September saw the temperature dip, then rise again, and more migrants passing through the parishes.
Geese were the noisiest feature. Several hundred Greylags took to the fields around Glynde and Beddingham, attracted by the stubble. These are distinctly short-distance migrants, likely to have bred on the ponds and lakes of Sussex rather than the Greenland tundra (apologies to Emily T, whose romantic dreams of the wild North have been dashed).
At the end of each summer, large numbers of geese (mainly Canadas) congregate on the bigger bodies of water, such as Arlington and Barcombe Reservoirs. These birds spend the night on the water, but like to feed out in the fields for most of the daylight hours, and a few hundred head our way. Amongst them there sometimes a few oddities – of the 250 or so Greylags along Mill Lane in mid-September there were a few white geese of some kind – farmyard variations, or feral Snow Geese perhaps.
Whatever their origins, they’re a real spectacle as they fly along the Reach, particularly when Mount Caburn is their backdrop. Occasionally they deviate a bit closer to the Downs, and the 45 Greylags that flew over our garden in Firle on 21st September were a first for me.
Other new birds seen in the month were a bit smaller. On the evening of 4th September a Common Sandpiper flew over the Ram, calling distinctively in the dark. Early in the month, a few smart Yellow Wagtails were knocking around the paddocks at Place Farm – they love to feed around livestock – joining the local Pieds and one or two Grey Wagtails. This is the only time of year where you’re likely to encounter all three species together.

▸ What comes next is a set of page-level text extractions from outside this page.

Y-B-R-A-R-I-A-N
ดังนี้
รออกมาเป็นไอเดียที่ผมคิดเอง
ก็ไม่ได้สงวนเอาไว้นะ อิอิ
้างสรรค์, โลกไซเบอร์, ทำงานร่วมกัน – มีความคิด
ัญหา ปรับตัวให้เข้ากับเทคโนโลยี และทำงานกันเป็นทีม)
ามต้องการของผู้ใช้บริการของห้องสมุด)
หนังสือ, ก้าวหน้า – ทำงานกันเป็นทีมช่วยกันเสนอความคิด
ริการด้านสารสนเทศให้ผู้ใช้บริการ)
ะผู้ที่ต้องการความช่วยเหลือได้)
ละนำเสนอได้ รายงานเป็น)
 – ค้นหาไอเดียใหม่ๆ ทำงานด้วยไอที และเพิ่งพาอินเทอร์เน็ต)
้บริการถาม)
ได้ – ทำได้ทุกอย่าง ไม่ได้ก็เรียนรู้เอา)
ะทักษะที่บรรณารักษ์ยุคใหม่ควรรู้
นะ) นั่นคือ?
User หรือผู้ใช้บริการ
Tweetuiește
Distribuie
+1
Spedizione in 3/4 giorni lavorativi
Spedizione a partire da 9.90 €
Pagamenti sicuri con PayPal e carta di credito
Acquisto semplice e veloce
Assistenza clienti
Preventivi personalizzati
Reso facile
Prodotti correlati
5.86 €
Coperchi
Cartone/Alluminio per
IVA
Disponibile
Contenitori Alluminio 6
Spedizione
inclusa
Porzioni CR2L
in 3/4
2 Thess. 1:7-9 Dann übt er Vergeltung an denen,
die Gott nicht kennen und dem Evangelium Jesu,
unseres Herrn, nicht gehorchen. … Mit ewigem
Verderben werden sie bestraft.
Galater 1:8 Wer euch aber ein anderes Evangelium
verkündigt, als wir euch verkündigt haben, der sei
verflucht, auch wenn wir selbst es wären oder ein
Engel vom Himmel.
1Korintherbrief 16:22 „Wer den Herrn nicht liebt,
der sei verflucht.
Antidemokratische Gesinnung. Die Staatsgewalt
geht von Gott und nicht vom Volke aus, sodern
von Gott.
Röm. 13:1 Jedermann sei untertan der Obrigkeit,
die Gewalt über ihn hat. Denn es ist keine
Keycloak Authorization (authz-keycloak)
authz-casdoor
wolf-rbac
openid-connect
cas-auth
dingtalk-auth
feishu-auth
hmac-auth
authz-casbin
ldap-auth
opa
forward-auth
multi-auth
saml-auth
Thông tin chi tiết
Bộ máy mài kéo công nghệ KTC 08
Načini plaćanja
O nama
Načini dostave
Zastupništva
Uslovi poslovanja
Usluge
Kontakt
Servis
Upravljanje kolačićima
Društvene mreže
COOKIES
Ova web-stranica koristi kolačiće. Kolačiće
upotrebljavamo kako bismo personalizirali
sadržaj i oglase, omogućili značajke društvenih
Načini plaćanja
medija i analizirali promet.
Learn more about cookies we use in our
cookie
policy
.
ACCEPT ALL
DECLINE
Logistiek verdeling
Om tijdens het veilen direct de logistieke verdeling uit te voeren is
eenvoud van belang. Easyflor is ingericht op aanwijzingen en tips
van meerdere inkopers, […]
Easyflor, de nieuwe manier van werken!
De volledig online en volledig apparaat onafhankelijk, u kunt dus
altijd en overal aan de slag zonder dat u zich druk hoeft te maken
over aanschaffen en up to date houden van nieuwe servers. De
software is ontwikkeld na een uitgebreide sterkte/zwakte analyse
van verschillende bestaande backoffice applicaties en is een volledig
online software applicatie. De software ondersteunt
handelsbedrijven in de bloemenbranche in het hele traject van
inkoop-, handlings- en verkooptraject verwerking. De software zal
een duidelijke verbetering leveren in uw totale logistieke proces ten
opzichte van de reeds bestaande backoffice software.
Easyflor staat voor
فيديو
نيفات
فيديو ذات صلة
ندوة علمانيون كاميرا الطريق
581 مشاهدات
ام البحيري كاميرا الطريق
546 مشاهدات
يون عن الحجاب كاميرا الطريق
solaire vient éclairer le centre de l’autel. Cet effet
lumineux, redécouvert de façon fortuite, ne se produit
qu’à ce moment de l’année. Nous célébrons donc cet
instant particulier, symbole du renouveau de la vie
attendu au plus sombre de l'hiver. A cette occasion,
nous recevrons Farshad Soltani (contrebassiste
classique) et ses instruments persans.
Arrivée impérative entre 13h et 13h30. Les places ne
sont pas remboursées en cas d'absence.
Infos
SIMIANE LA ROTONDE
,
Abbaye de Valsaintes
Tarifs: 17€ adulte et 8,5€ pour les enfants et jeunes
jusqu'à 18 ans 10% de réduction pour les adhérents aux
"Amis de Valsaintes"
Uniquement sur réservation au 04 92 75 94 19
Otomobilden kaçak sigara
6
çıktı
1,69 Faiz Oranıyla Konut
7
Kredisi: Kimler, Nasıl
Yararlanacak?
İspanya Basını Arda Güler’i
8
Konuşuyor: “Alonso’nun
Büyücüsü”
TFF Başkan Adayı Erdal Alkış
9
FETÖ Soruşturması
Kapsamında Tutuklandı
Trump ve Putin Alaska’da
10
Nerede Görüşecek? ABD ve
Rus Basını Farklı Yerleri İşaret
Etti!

The build up of House Martins and Swallows peaked at at least 400, and on the morning of the 12th there was at least one Sand Martin with them. After the single Redstart mentioned last month, Paul S went out and found a few more along the escarpment, with a high count of seven (plus the long staying garden bird in the village) on the 13th September. There were three Wheatears on the same date. Meanwhile, the pair of Stonechats remaining on the escarpment near Firle Bostal seem to be local residents – it’s good, after the hard winters to which they can succumb, to have this species hanging on.
This morning, the day of the equinox, a walk on the escarpment revealed the first four Siskins of the autumn, and many Chiffchaffs, which have now taken over from the Willow Warblers as Most Common Little Green Thing. At times there were Swallows across the sky in all directions, a sight apparently repeated across Sussex during what must have been a big Swallow migration event. Within a few weeks we’ll be seeing the last of these Swallows, and martins, and welcoming the season’s first winter thrushes, the Bramblings and the Firecrests.